Last month, I blogged about the Center for Public Integrity‘s brilliant expose’ “Shadow Government,” dealing with federal advisory committees, the secret, multi-layered and unaccountable bureaucracy that influences much of the federal government with precious little oversight and largely no record of their activities. There are over 900 committees, boards, commissions, councils and panels that advise the various agencies of the Executive Branch and the White House, meant to offer government expert opinions on various topics.
To recap, the Center’s investigation found:
– committees packed with industry representatives;
– members are added or removed for political reasons;
– subcommittees and working groups are created allowing decisions to be made behind closed doors; and
– records are sealed if they exist at all.

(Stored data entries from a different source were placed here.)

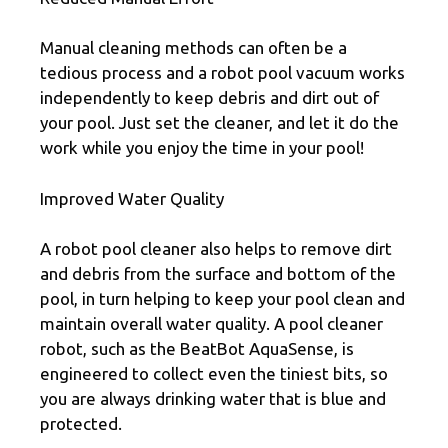
Manual cleaning methods can often be a
tedious process and a robot pool vacuum works
independently to keep debris and dirt out of
your pool. Just set the cleaner, and let it do the
work while you enjoy the time in your pool!
Improved Water Quality
A robot pool cleaner also helps to remove dirt
and debris from the surface and bottom of the
pool, in turn helping to keep your pool clean and
maintain overall water quality. A pool cleaner
robot, such as the BeatBot AquaSense, is
engineered to collect even the tiniest bits, so
you are always drinking water that is blue and
protected.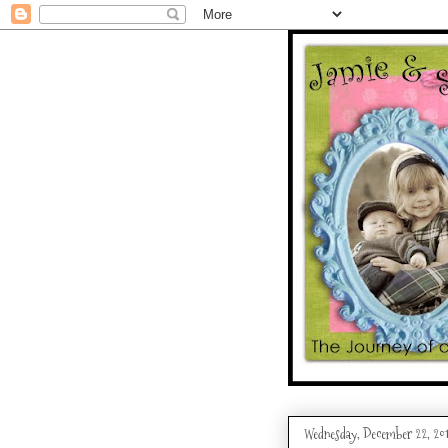
Wednesday, December 22, 20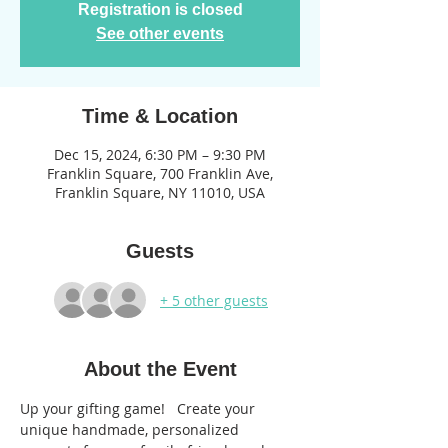
Registration is closed
See other events
Time & Location
Dec 15, 2024, 6:30 PM – 9:30 PM
Franklin Square, 700 Franklin Ave,
Franklin Square, NY 11010, USA
Guests
+ 5 other guests
About the Event
Up your gifting game!   Create your 
unique handmade, personalized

Steven Aftergood at Secrecy News blog reports that, on Wednesday, the House passed a bill that would amend the Federal Advisory Committee Act of 1972 (FACA). The new reform is meant to strengthen the public disclosure provisions of FACA, which was itself a reform devised to bring more openness to the advisory committee process.
Aftergood quotes Rep. Henry Waxman, one of the bills sponsors, as saying the purpose of the bill is to put an end to White House task forces operating in total secrecy. If passed, the bill will require the White House “…disclose whom they meet with and what recommendations they receive from special interests,” Waxman said. Specifically, “This bill says that task forces like the Vice President’s energy task force must come out from the shadows.”
We’ll keep an eye on this important piece of reform legislation as it heads over to the Senate.